Airline Traffic Continues Downturn
The Association of European Airlines has released traffic figures for the week ending September 7. While generally an improvement on the previous week, the results gave little cause for encouragement. This was especially the case since a damaging pilot strike in weeks 36-37 of 2002 depressed the baseline, causing this year’s figures to be artificially inflated.
Bearing this in mind, the growth of only 1.5% on intra-European services was a particular cause for concern. The North Atlantic, at plus 9.5%, returned to the level it had sustained before the previous week’s downturn. The minus 1.9% recorded on Far Eastern routes represented a genuine improvement on previous weeks, however, even allowing for any baseline distortion.
In situations such as this, it is impossible to determine how much traffic is lost, and how much is redistributed, said the association.
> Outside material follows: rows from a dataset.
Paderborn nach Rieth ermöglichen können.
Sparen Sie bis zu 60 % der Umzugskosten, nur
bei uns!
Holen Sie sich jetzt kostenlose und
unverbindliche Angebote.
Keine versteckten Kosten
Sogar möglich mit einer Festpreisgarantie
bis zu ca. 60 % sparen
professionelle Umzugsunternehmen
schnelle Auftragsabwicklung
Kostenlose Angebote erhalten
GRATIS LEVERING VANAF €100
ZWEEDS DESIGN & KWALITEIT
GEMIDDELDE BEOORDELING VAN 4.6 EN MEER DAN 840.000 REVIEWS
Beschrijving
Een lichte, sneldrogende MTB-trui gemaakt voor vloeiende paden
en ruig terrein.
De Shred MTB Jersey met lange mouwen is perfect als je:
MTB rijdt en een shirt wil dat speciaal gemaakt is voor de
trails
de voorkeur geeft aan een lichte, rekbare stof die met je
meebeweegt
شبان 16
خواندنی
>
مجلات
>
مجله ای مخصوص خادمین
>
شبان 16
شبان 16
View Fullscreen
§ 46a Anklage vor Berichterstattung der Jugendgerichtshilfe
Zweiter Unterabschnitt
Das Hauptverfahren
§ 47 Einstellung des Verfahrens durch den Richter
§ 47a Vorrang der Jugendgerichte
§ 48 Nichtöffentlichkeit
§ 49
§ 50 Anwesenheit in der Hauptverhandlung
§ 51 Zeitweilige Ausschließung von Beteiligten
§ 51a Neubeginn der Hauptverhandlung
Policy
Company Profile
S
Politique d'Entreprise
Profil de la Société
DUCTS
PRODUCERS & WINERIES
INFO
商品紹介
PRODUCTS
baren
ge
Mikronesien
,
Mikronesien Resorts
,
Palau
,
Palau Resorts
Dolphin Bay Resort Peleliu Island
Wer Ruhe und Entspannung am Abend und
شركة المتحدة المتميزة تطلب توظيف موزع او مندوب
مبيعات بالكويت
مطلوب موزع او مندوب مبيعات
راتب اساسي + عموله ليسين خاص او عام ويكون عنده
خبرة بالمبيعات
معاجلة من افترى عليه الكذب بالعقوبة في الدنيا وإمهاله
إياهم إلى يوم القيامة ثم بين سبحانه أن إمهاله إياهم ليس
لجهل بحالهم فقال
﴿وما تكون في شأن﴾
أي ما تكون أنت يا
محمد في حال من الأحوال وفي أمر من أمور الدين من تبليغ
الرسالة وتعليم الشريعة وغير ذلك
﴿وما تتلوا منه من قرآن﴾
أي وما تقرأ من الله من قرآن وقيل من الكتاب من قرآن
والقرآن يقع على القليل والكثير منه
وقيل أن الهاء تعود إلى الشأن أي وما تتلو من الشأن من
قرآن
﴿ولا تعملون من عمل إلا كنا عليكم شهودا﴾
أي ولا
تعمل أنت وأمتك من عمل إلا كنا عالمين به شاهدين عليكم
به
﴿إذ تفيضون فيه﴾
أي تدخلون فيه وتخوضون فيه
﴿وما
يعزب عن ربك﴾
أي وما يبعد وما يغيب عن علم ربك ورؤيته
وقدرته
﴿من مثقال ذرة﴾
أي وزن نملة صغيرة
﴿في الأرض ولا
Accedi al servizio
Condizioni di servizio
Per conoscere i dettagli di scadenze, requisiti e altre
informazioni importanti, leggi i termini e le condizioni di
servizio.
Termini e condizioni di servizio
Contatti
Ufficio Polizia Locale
Meanwhile, preliminary International Air Transport Association traffic figures for July 2003 show a 3.6% drop in international passenger traffic over July 2002. This is much improved over final traffic figures for June that indicated a 12.4% decrease over June 2002. Greatest improvement was seen with SARS-hit Asia Pacific carriers. Their traffic was 14.0% below July 2002 levels, an advance on the 32%% year-on-year drop recorded in June.
For the first seven months of the year, overall passenger traffic is 6.5% below 2002 levels. North American, Asia Pacific and European carriers saw traffic drop 10.6%, 15.5% and 0.5% respectively. South American and Middle Eastern traffic for January to July improved 8.6% and 7.5% for the same period.
Overall capacity fell by 4.1% leading to a July passenger load factor of 77.7%. This figure compares favourably to the 73.0% recorded in June.